HYVRIER, Delphine, Réintroduire l’humain dans son milieu naturel : le design et son histoire au regard de la crise environnementale, Paris, dumas-01923921 – collection Art et histoire de l’art, 2018.
Dans Réintroduire l’humain dans son milieu naturel : le design et son histoire au regard de la crise environnementale1, Delphine Hyvrier part d’un constat. Alors que les ressources et la biodiversité de la planète ne cessent de disparaître tandis que les acteurs politiques et économiques poursuivent leur exploitation et leur production sans limite, la jeune chercheuse Delphine Hyvrier se demande pourquoi les designers, ingénieurs, architectes et urbanistes ne sont-ils pas capables de s’ajuster à l’équilibre de la terre.

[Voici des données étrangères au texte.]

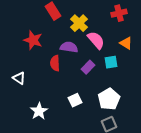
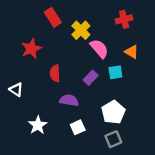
red star: (33, 40) -> (31, 49), turned 30
purple semicircle: (69, 47) -> (69, 100), moved
white square: (75, 100) -> (78, 127), moved

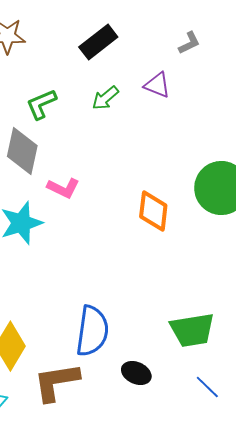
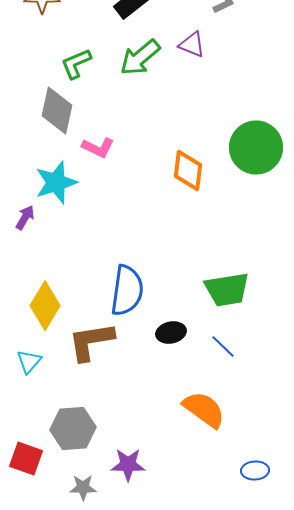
green arrow: (105, 98) -> (140, 58), size x1.5
black ellipse: (136, 373) -> (171, 332), turned -36
blue line: (207, 387) -> (223, 346), moved

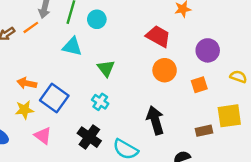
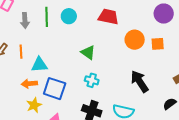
orange line: (31, 27) -> (21, 52), moved, turned -40
red trapezoid: (158, 36) -> (108, 17), moved
cyan triangle: (72, 47) -> (39, 65), moved
orange square: (199, 85) -> (158, 44), moved, turned 32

Les designers doivent changer de paradigme. Il s’agit de quitter la conception hors-sol d’objets de consommation anthropocentrés. Penser avec — et non pour — les populations permettra aux designers d’être à l’écoute de la complexité des milieux. Delphine Hyvrier appelle ainsi à intégrer les pratiques vernaculaires de l’économie circulaire intégrant l’homme dans la nature.
Pour fonder sa thèse, Delphine Hyvrier procède en trois temps. En premier lieu, elle démontre que les démarches éco-responsables de designers2, souvent limitées au stade de prototypes, ne sont que des alibis pour que les sociétés poursuivent l’épuisement général des ressources. Se référant à Jean Baudrillard, elle constate que la « productivité accrue ne débouche sur aucun changement structurel3 ».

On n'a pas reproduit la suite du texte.